Untuk mengatasi dampak perubahan iklim, Pemprov Jateng dibantu oleh berbagai pihak, mulai dari pemerintah pusat hingga pihak-pihak eksternal. Salah satu pihak yang turut membantu adalah Adaptation Fund (AF), lembaga internasional yang menjadi pelopor dalam pendanaan adaptasi perubahan iklim. AF memberikan dana bantuan kepada negara-negara berkembang untuk menjalankan proyek-proyek adaptasi perubahan iklim.
”Kami menyiapkan bantuan sebesar 6 juta dolar AS atau Rp 89.297.700.000 untuk Jateng, khususnya Kota Pekalongan. Tentu bantuan yang kami berikan ini hanya sebagian kecil dari yang dibutuhkan oleh masyarakat. Kami berharap, ke depan pendanaannya bisa ditingkatkan,” kata Manajer AF Mikko Ollikainen.

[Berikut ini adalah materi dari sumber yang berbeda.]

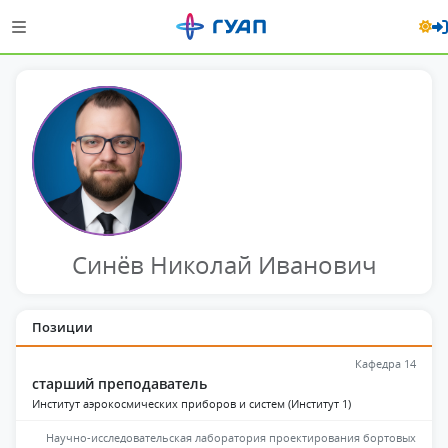
Синёв Николай Иванович
Позиции
Кафедра 14
старший преподаватель
Институт аэрокосмических приборов и систем (Институт 1)
Научно-исследовательская лаборатория проектирования бортовых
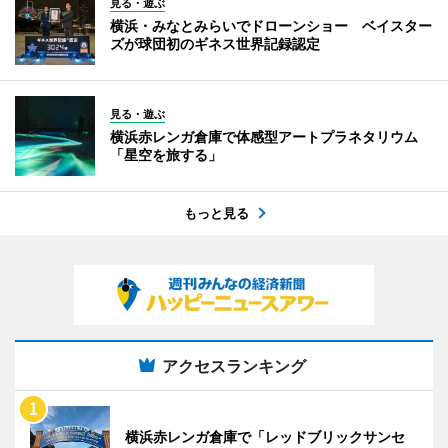
見る・遊ぶ
横浜・みなとみらいでドローンショー ベイスター
ズが球団初のギネス世界記録認定
見る・遊ぶ
横浜赤レンガ倉庫で体感型アートプラネタリウム
「星空を旅する」
もっと見る
アクセスランキング
横浜赤レンガ倉庫で「レッドブリックサンセ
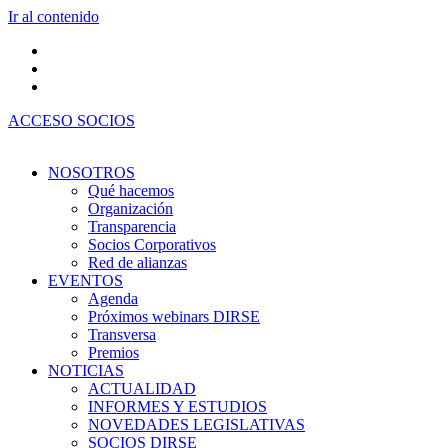
Ir al contenido
ACCESO SOCIOS
NOSOTROS
Qué hacemos
Organización
Transparencia
Socios Corporativos
Red de alianzas
EVENTOS
Agenda
Próximos webinars DIRSE
Transversa
Premios
NOTICIAS
ACTUALIDAD
INFORMES Y ESTUDIOS
NOVEDADES LEGISLATIVAS
SOCIOS DIRSE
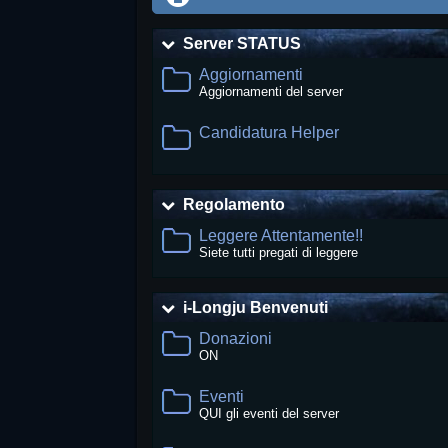
Server STATUS
Aggiornamenti
Aggiornamenti del server
Candidatura Helper
Regolamento
Leggere Attentamente!!
Siete tutti pregati di leggere
i-Longju Benvenuti
Donazioni
ON
Eventi
QUI gli eventi del server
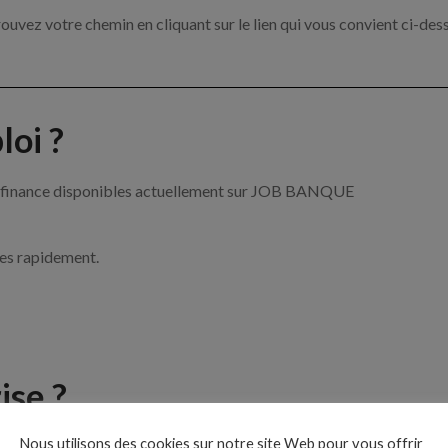
ouvez votre chemin en cliquant sur le lien qui vous convient ci-des
oi ?
 la finance disponibles actuellement sur JOB BANQUE
ces rapidement.
ise ?
Nous utilisons des cookies sur notre site Web pour vous offrir
 de la banque et de la finance par exemple un conseiller financier, 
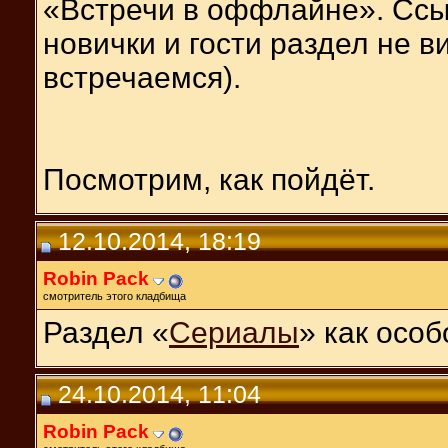
«Встречи в оффлайне». Ссыл
новички и гости раздел не в
встречаемся).
Посмотрим, как пойдёт.
12.10.2014, 18:19
Robin Pack
смотритель этого кладбища
Раздел «
Сериалы
» как осо
24.10.2014, 11:04
Robin Pack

Uang yang seharusnya dipakai untuk keperluan lain harus digunakan untuk meninggikan rumah supaya tidak terus-terusan tergenang.
Dalam penyaluran bantuan tersebut, AF dibantu oleh Kemitraan. Direktur Eksekutif Kemitraan Laode M Syarif mengatakan, bantuan dari AF akan dialokasikan untuk pembangunan pemecah gelombang di Kota Pekalongan. Hal ini diharapkan bisa memperlambat intrusi air laut.
”Selain itu, kami juga akan membantu menanam mangrove yang diharapkan bisa memperkuat ketahanan pantai. Kemudian, kami juga akan membantu meningkatkan ketahanan pangan masyarakat terdampak melalui program pertanian hidroponik,” kata Laode.